When robots learn by watching humans perform tasks, they often copy everything, even the little mistakes like shaky hands or pauses. This 'noise' in the human demonstrations makes the robot's movements less smooth and consistent, causing it to drift off course and fail, especially in tasks that require precise movements like carefully manipulating objects. Essentially, the robot is too literal and doesn't understand the *intent* behind the action, just the exact way a human did it.
What's the solution?
The researchers developed a method called Action Coherence Guidance (ACG) that helps the robot smooth out its actions *while* it's performing a task, without needing any extra training.
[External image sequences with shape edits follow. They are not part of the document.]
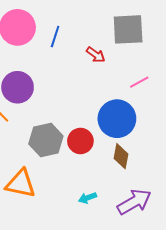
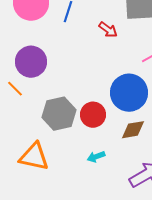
brown diamond: (121, 156) -> (133, 130), turned 70
cyan arrow: (88, 198) -> (96, 157), moved

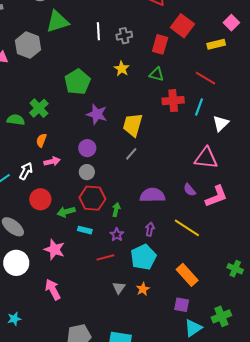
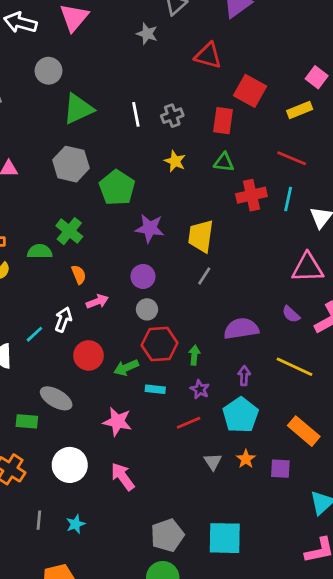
gray hexagon: (28, 45) -> (71, 164), moved
orange semicircle: (41, 140) -> (79, 275), turned 144
white circle: (16, 263) -> (70, 465), moved
purple square: (182, 305) -> (280, 469), moved

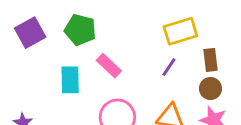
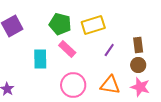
green pentagon: (80, 30) -> (60, 24), moved
yellow rectangle: (180, 31) -> (93, 25), moved

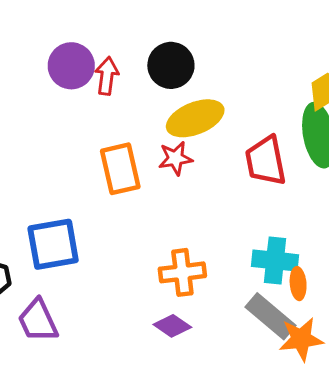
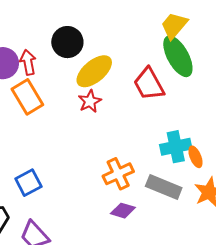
orange rectangle: (120, 169) -> (27, 97), moved
blue square: (53, 244) -> (28, 183), size x0.7
gray rectangle: (271, 316) -> (164, 187), moved

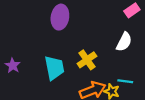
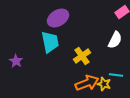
purple ellipse: (60, 17) -> (58, 18), turned 50
cyan trapezoid: (54, 68) -> (50, 42), moved

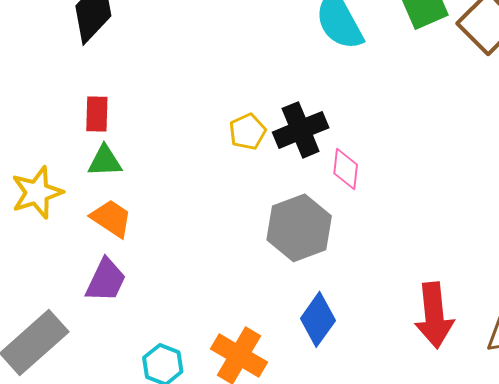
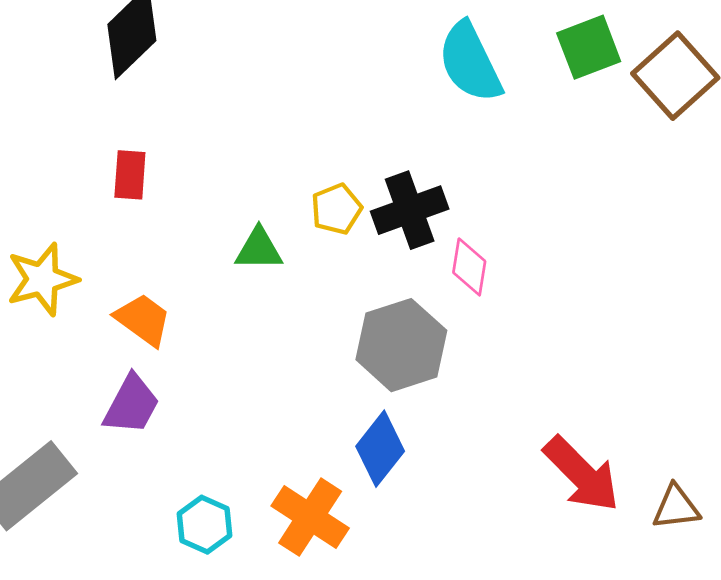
green triangle: (105, 161) -> (259, 249), moved
red arrow: (434, 315) -> (582, 474), turned -42
blue diamond: (318, 319) -> (380, 449), moved

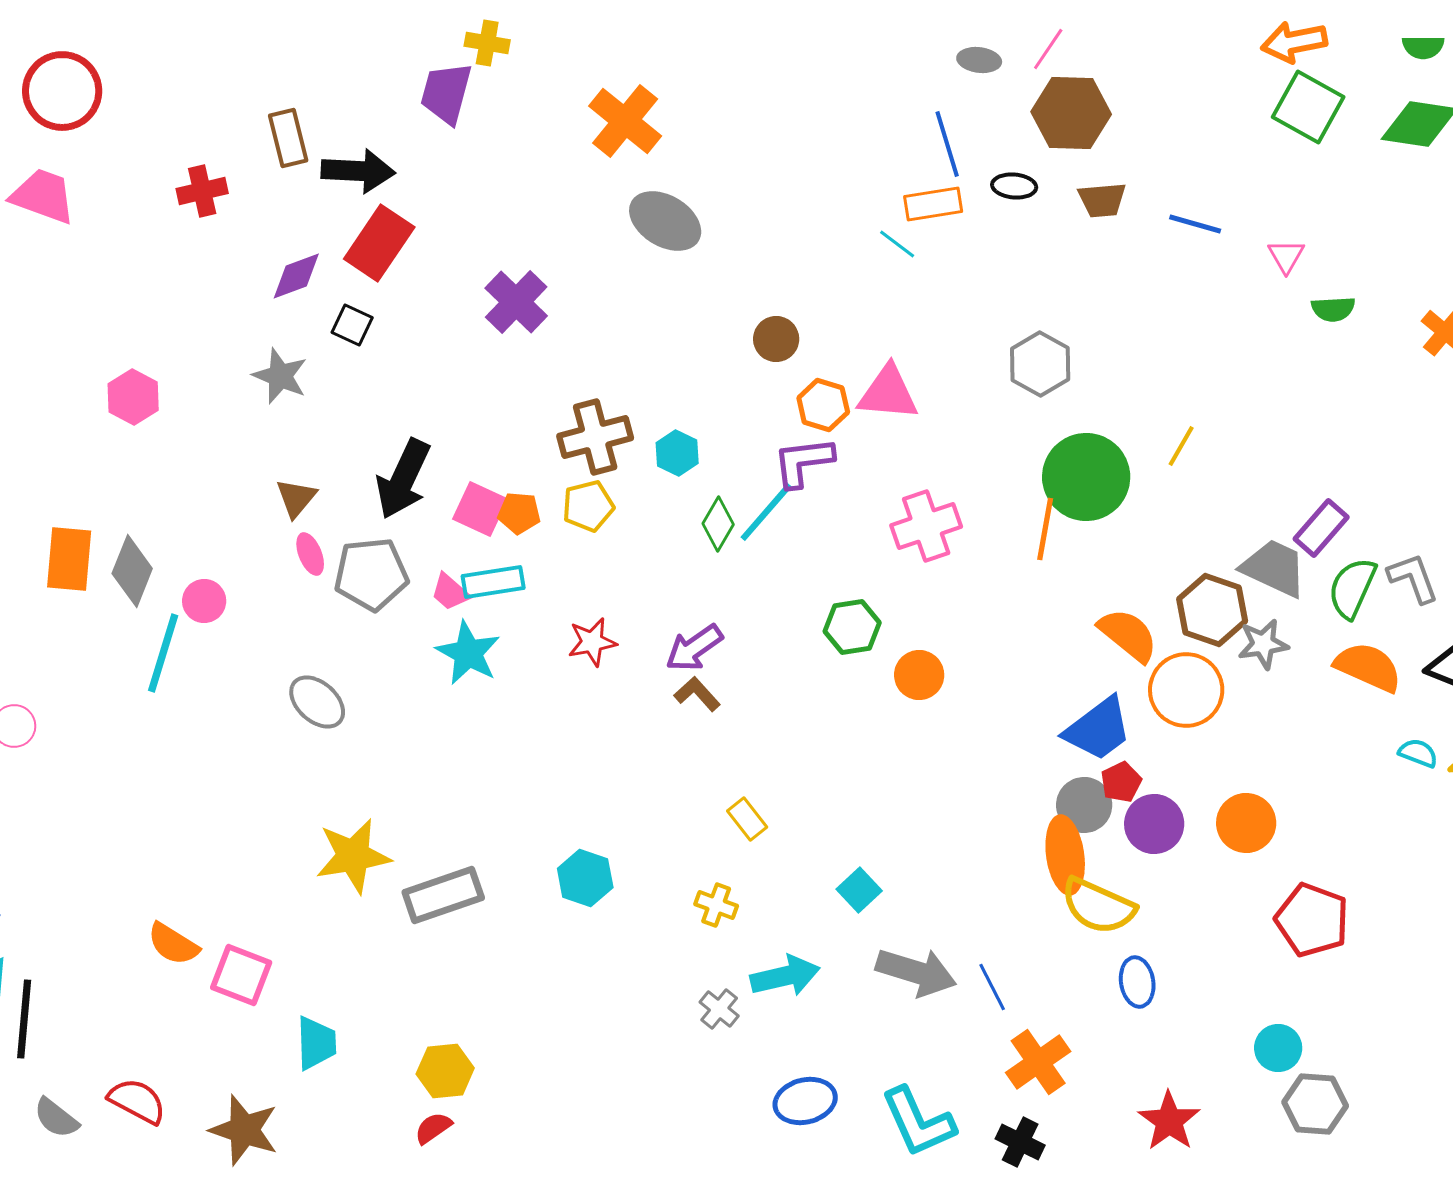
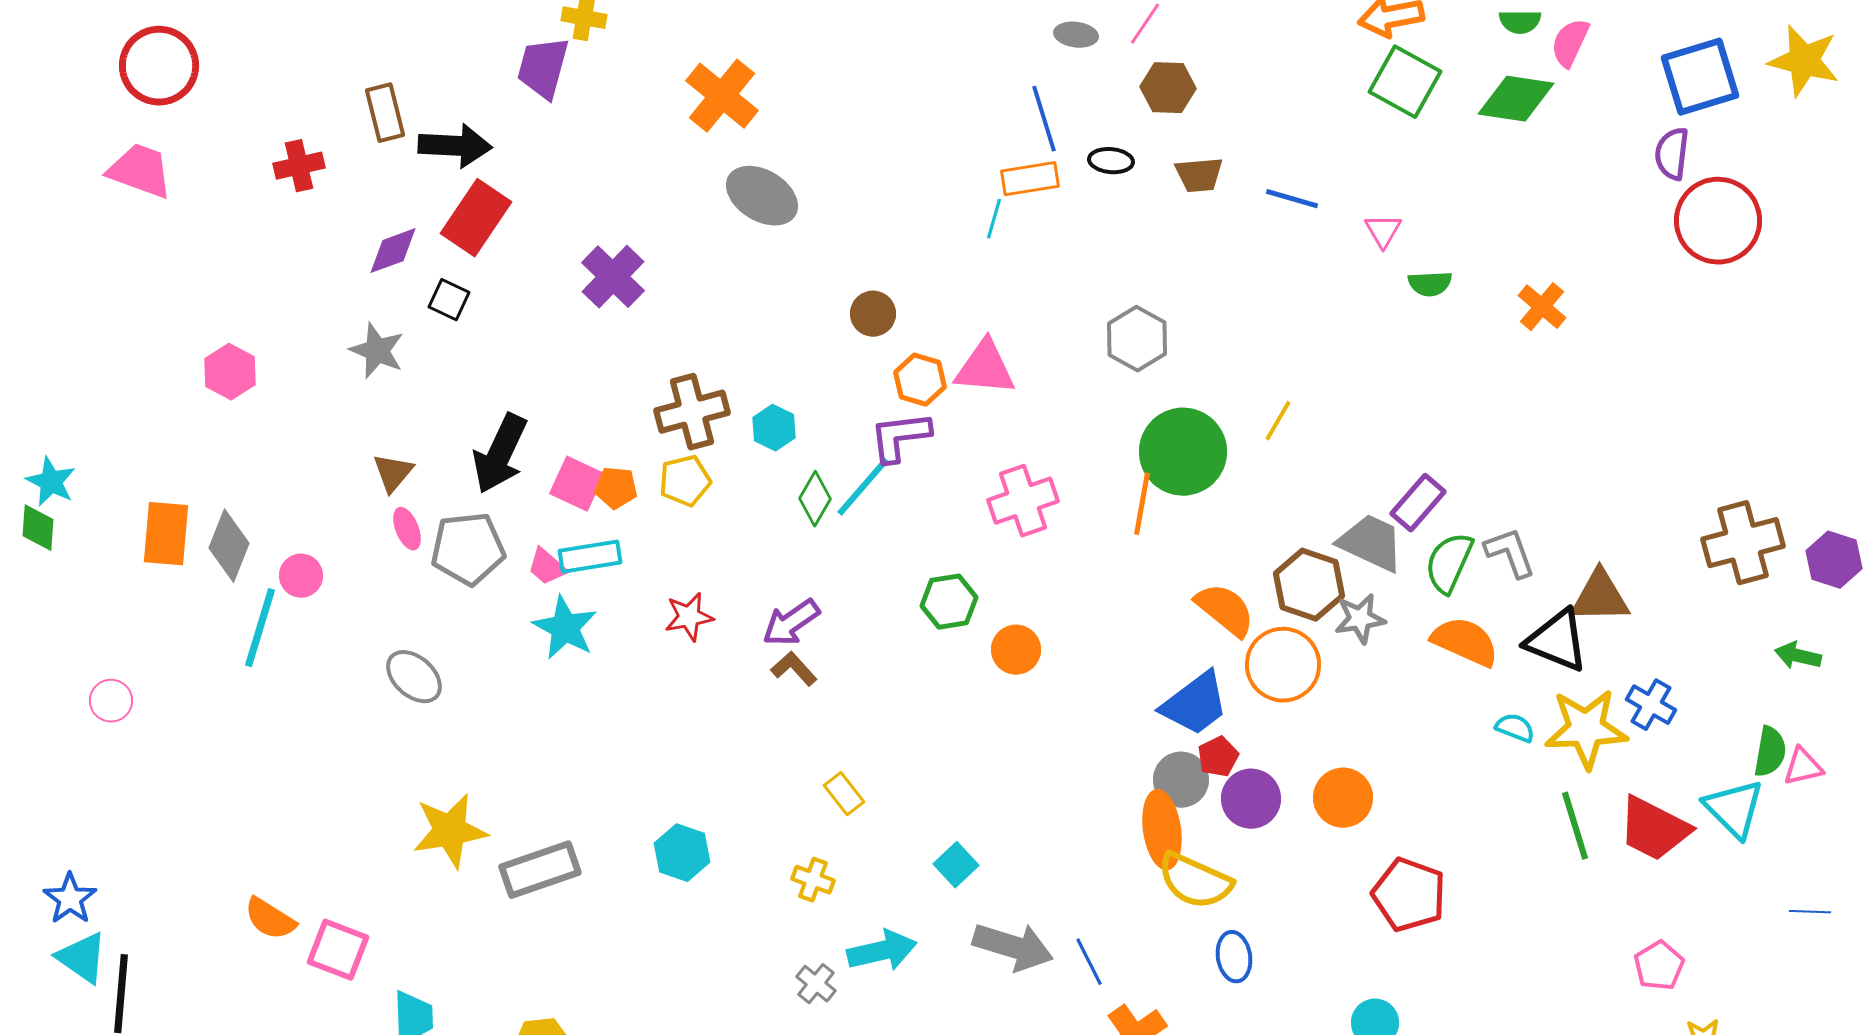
brown hexagon: (1071, 113) -> (1168, 88), size x0.7
cyan line: (897, 244) -> (994, 219), turned 69

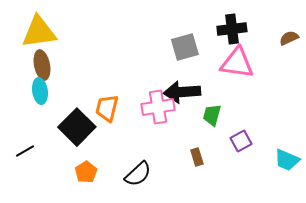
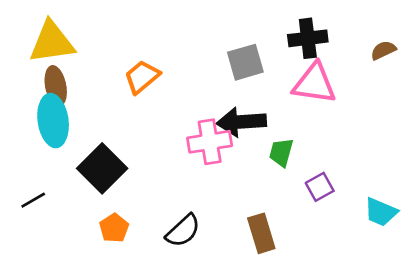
cyan ellipse: (40, 91) -> (53, 121), size x1.5
orange trapezoid: (107, 108) -> (142, 77), moved, turned 36
brown rectangle: (197, 157) -> (261, 233), moved, size x1.6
It's like a real-time 'coach' that encourages the robot to make its movements more fluid and purposeful, ignoring the small imperfections it learned from the human demonstrations. This guidance is applied during the robot's operation, not during the learning phase.
Why it matters?
This work is important because it makes robots much more reliable at performing complex tasks, particularly those requiring fine motor skills. By improving the smoothness and accuracy of robot movements, ACG allows robots to successfully complete tasks in various environments, including real-world scenarios, and opens the door for more practical applications of robot assistants.
Abstract
Diffusion and flow matching models have emerged as powerful robot policies, enabling Vision-Language-Action (VLA) models to generalize across diverse scenes and instructions. Yet, when trained via imitation learning, their high generative capacity makes them sensitive to noise in human demonstrations: jerks, pauses, and jitter which reduce action coherence. Reduced action coherence causes instability and trajectory drift during deployment, failures that are catastrophic in fine-grained manipulation where precision is crucial. In this paper, we present Action Coherence Guidance (ACG) for VLA models, a training-free test-time guidance algorithm that improves action coherence and thereby yields performance gains. Evaluated on RoboCasa, DexMimicGen, and real-world SO-101 tasks, ACG consistently improves action coherence and boosts success rates across diverse manipulation tasks. Code and project page are available at https://github.com/DAVIAN-Robotics/ACG and https://DAVIAN-Robotics.github.io/ACG , respectively.